#### What is expected
Go through the records below and copy out every line holding "comercio".

------------------------------

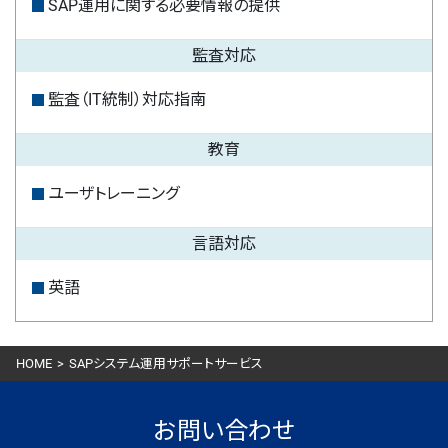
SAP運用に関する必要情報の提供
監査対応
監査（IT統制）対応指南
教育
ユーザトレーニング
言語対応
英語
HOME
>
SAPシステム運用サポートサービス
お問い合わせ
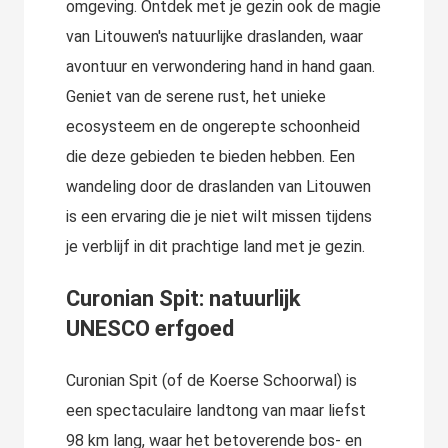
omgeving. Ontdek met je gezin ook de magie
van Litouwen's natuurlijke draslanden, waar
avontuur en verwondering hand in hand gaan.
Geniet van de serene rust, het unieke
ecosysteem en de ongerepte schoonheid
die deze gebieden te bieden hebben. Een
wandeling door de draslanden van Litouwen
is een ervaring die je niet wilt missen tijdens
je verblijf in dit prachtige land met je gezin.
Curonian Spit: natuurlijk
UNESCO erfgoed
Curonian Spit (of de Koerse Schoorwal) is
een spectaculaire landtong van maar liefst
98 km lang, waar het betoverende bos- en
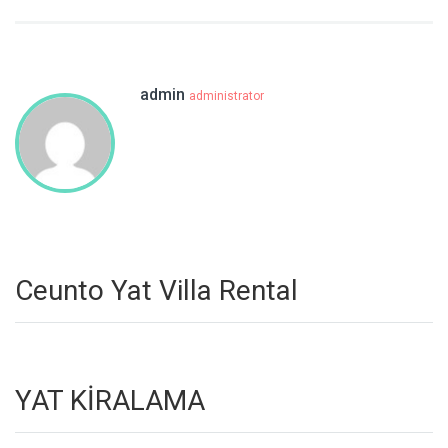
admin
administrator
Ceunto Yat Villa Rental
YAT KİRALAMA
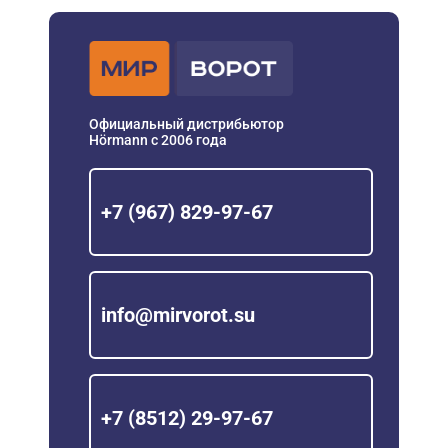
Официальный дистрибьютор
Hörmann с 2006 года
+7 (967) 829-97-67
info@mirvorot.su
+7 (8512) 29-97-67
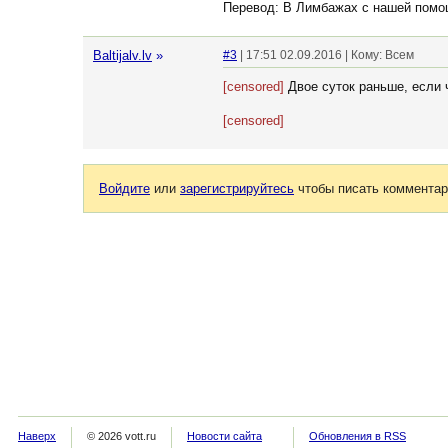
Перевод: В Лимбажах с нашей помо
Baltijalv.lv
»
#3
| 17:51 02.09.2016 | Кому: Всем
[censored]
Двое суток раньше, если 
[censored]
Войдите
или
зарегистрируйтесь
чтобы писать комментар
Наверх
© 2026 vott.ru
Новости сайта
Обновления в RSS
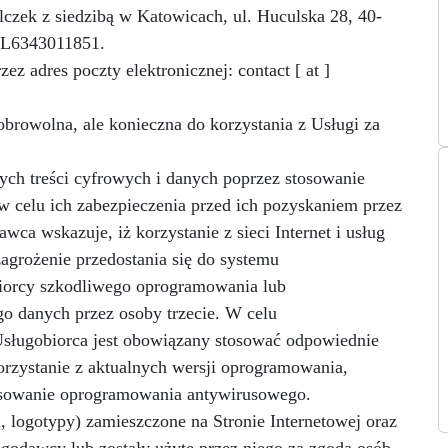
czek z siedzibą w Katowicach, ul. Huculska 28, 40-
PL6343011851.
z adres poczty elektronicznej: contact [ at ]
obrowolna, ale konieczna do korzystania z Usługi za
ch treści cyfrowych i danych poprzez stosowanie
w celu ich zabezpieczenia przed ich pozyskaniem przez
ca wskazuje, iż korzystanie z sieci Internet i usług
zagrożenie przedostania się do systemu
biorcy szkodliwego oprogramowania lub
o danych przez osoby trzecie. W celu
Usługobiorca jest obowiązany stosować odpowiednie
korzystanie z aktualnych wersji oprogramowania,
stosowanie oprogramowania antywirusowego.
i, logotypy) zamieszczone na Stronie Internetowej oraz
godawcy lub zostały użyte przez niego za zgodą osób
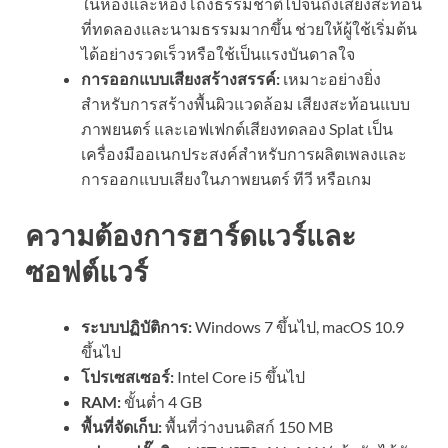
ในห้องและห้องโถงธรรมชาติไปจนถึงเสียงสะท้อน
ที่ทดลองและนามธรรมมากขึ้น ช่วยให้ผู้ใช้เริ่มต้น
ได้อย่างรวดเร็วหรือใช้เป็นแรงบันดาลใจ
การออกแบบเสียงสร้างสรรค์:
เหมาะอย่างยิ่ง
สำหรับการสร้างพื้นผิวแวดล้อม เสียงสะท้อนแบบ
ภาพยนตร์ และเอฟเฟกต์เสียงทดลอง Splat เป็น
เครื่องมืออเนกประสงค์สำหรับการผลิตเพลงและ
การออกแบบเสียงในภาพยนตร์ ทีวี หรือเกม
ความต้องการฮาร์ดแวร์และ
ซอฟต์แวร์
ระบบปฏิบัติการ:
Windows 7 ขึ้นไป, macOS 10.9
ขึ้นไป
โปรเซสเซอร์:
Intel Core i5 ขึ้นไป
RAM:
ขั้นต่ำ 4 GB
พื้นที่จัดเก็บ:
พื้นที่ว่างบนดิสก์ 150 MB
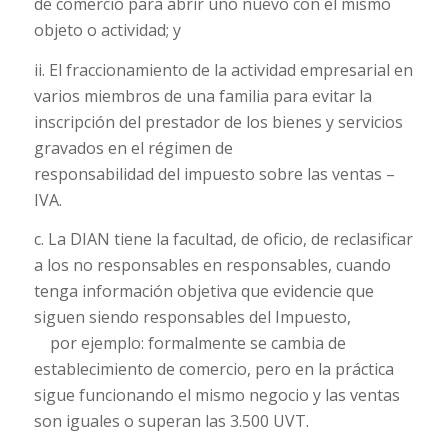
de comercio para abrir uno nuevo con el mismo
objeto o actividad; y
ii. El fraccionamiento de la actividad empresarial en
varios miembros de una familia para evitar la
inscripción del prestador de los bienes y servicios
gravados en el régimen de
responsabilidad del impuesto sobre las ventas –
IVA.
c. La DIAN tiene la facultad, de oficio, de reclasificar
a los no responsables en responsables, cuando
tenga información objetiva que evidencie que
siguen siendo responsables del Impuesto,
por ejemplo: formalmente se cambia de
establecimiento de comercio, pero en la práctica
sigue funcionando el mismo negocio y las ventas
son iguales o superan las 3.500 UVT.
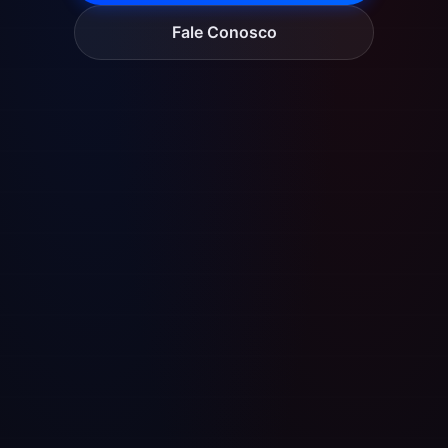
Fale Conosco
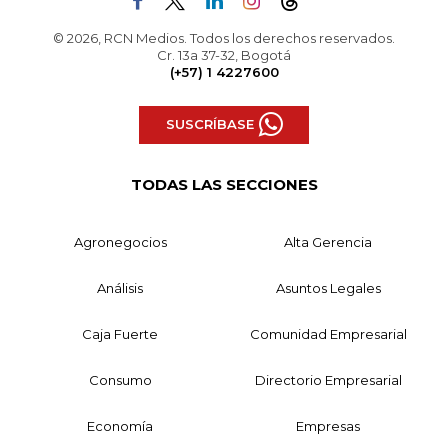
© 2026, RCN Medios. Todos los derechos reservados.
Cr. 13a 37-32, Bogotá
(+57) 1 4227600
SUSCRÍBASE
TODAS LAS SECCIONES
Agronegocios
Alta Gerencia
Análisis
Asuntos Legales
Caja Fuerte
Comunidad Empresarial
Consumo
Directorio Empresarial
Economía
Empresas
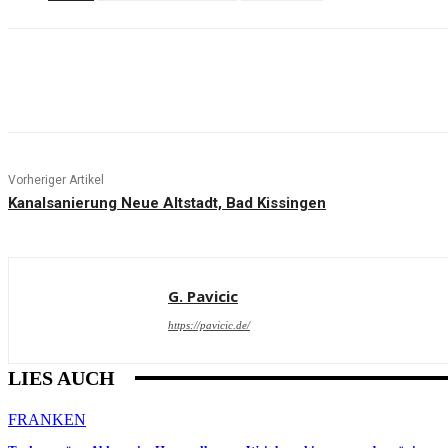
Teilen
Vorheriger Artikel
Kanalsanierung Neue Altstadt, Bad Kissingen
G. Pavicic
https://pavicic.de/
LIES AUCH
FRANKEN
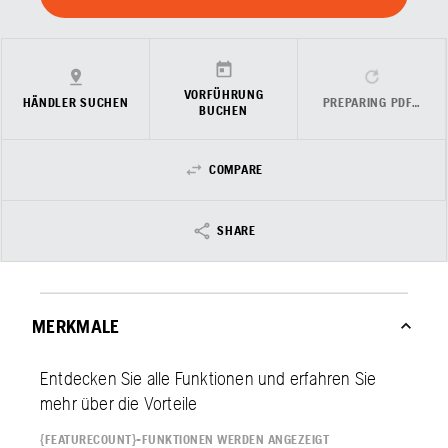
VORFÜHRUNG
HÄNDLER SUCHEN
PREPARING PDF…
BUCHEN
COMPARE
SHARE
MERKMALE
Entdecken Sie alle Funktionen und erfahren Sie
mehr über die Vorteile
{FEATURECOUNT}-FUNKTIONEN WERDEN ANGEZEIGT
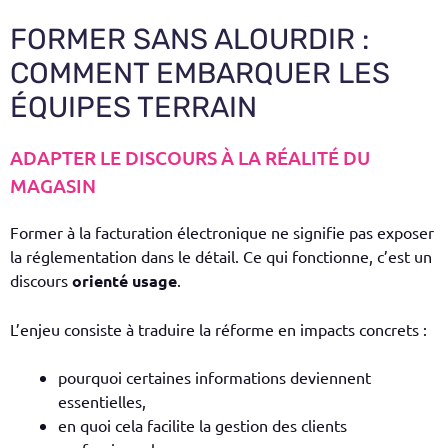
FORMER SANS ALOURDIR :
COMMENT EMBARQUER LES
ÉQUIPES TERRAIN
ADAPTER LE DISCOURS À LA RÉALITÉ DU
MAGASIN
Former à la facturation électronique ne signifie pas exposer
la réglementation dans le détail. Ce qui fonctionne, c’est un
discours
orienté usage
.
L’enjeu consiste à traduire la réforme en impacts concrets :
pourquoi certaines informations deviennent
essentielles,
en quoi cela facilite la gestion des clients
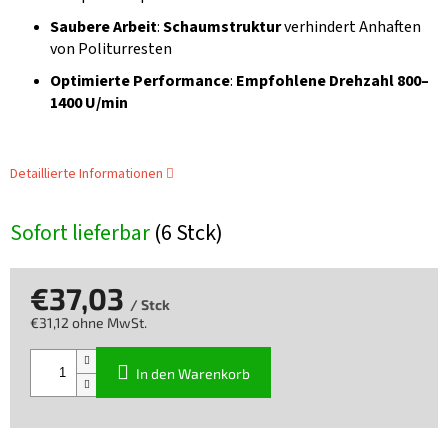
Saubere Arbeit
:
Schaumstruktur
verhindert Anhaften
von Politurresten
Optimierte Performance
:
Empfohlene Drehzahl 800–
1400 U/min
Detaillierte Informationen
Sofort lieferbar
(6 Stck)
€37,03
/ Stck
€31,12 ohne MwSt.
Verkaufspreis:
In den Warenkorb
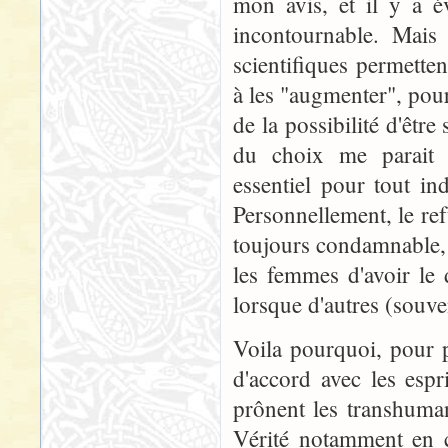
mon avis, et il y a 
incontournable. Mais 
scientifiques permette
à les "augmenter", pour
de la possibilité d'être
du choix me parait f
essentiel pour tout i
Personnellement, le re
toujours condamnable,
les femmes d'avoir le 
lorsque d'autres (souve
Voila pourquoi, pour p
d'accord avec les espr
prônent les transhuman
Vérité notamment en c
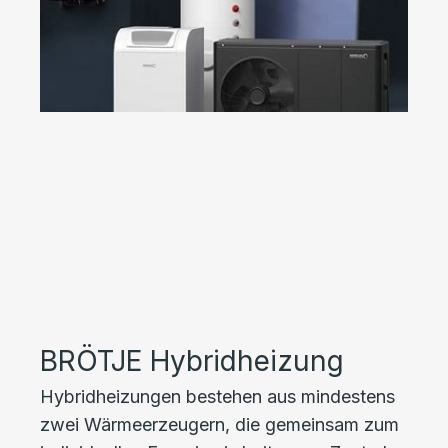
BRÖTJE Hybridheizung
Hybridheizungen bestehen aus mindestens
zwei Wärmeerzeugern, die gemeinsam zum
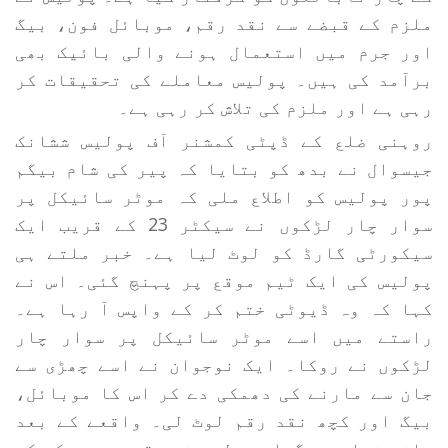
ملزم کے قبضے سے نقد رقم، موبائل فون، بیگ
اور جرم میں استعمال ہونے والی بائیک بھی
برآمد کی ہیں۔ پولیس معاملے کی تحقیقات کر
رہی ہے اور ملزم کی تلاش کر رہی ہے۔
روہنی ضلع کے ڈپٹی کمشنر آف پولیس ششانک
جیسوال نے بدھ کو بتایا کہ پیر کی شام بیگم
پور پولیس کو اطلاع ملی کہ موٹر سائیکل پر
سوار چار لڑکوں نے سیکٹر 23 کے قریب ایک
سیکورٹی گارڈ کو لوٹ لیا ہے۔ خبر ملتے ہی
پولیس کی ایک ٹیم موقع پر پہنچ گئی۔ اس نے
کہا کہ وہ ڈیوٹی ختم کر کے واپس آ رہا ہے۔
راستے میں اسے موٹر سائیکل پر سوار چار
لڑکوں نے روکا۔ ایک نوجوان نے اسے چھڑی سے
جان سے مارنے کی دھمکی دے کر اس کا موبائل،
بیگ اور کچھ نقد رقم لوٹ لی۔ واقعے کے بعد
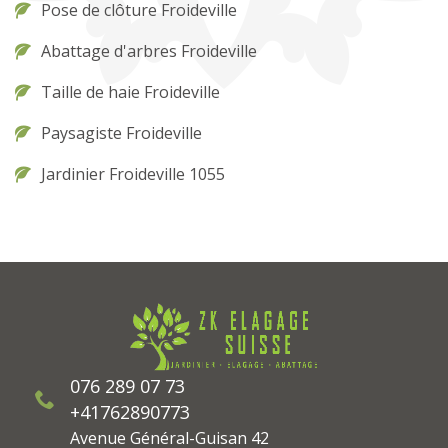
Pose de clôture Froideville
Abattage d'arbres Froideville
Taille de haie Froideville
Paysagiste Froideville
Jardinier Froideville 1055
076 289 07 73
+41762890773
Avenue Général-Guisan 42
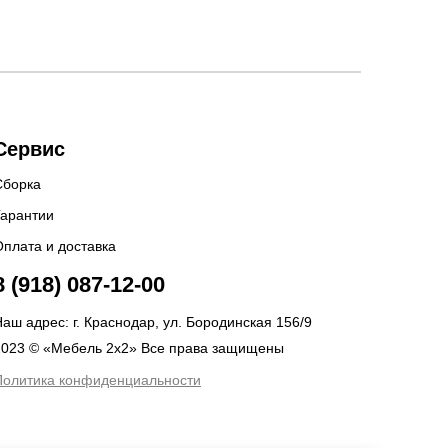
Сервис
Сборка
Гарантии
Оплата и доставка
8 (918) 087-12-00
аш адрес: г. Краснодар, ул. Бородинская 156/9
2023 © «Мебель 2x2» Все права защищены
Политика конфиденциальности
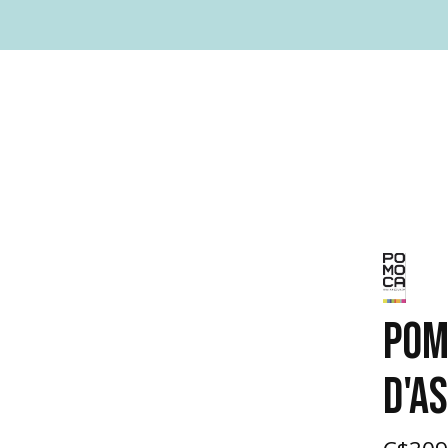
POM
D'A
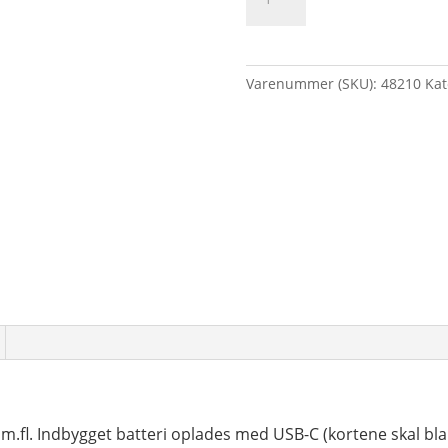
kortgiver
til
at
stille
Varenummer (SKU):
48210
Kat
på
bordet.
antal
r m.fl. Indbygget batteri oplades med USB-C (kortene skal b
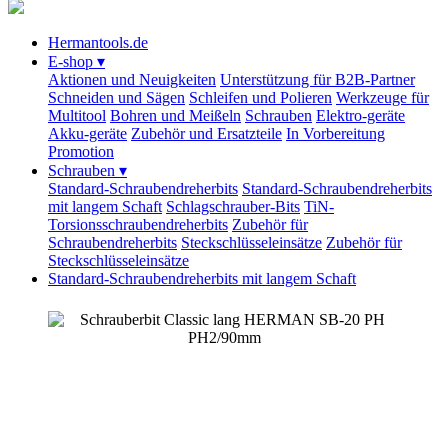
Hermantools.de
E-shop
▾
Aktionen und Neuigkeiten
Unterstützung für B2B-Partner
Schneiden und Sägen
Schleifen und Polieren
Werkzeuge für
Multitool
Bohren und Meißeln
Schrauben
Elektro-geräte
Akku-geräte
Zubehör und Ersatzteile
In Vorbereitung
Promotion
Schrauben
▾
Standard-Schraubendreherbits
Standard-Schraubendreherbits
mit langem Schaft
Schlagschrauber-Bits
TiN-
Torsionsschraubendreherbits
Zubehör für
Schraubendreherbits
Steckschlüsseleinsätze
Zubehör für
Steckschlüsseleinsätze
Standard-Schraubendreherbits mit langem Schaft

------------------------------

#### The completed task
de comercio para abrir uno nuevo con el mismo
establecimiento de comercio, pero en la práctica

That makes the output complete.